Chiamato anche bacillo di Hansen, è l’agente eziologico della lebbra.
È un microrganismo che troviamo raramente nei nostri ambienti, se non per importazione. È responsabile di una patologia cronica, devastante, che laddove colpisce è un significativo problema di sanità pubblica.

È un parassita intracellulare, come il Micobacterium tuberculosis: mentre per quest’ultimo erano soprattutto immunociti e macrofagi che fungevano da “cavallo di Troia”, nel caso del Mycobacterium leprae i bersagli sono cellule endoteliali, cellule di Schwann, epiteli e cute. Quindi cambiano in maniera significativa sia il sito anatomico che i meccanismi patogenetici, dei quali non si conosce quasi niente.

Importante risulta l’influenza della genetica dell’ospite sulla malattia. In un soggetto malato la presenza di segni è associata all’avvento della risposta immunitaria dell’ospite: la reattività dell’ospite ha quindi un significato patogenetico, collabora e partecipa al danno tessutale, intervenendo nella storia clinica dell’infezione da Micobacterium leprae.

Esiste una forma tubercoloide (TT) riscontrabile soprattutto a livello delle superfici corporee, della cute, sono molto colpiti il viso e gli arti, le mani specialmente, ma anche i piedi.

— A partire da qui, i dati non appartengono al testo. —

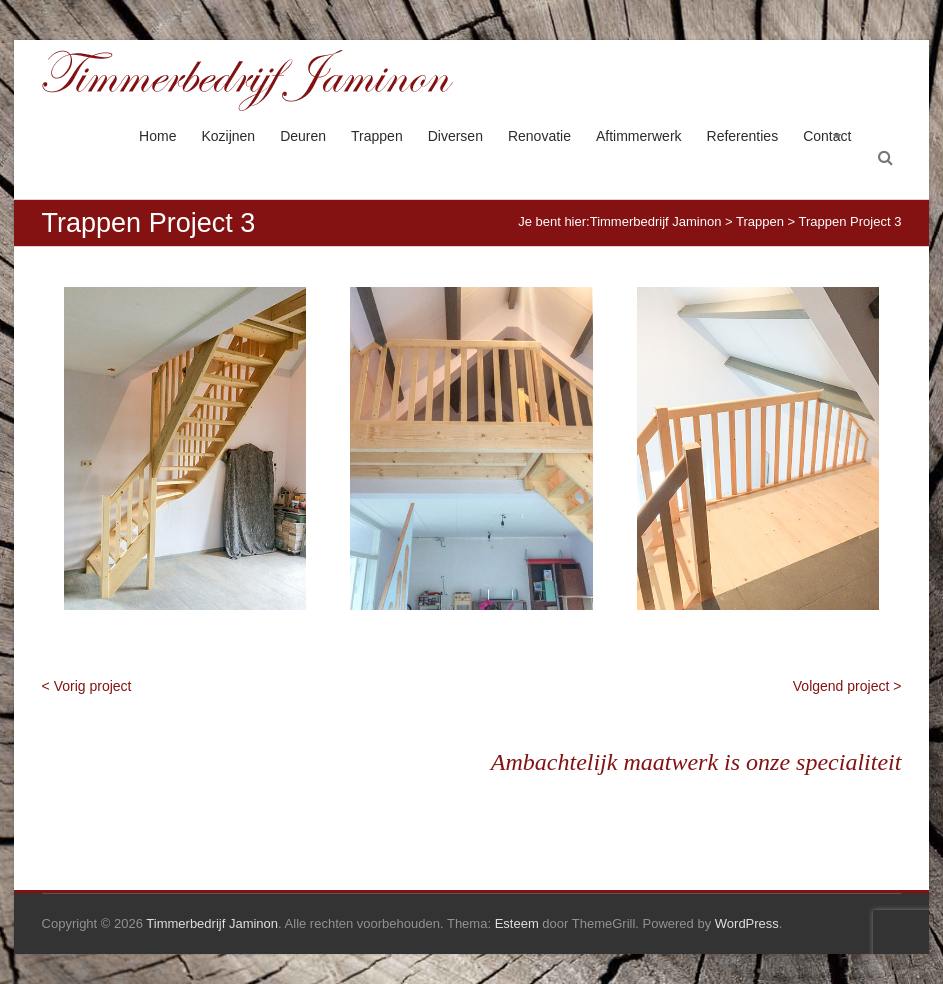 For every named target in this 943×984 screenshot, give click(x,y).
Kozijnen (228, 136)
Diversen (455, 136)
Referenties (743, 136)
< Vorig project (87, 686)
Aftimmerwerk (639, 136)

Sono presenti lesioni rossastre, che possono a volte essere confuse con la malattia di Lyme, una patologia provocata dalla zecca. Assomiglia un po’ ad una reazione allergica, che può cronicizzare, mentre in altri casi può regredire, e quindi autolimitarsi e concludersi in maniera abbastanza benigna.
Più importante, anche come impatto clinico, è la forma lepromatosa (LL), tipica dei paesi della zona equatoriale, soprattutto del Sud-est asiatico, in America centrale e Africa. Causa visi fortemente deturpati perché è una patologia destruente, cronica, che progredisce lentamente, e se non è diagnosticata e curata dà esiti cicatriziali irreversibili.

Non si riesce a coltivare in laboratorio, non esiste un vaccino, quindi la gestione di queste patologie, che è ristretta a certi angoli del mondo, è essenzialmente di tipo clinico, tuttavia la maggior parte dei casi è benigna, e si risolve anche abbastanza spesso.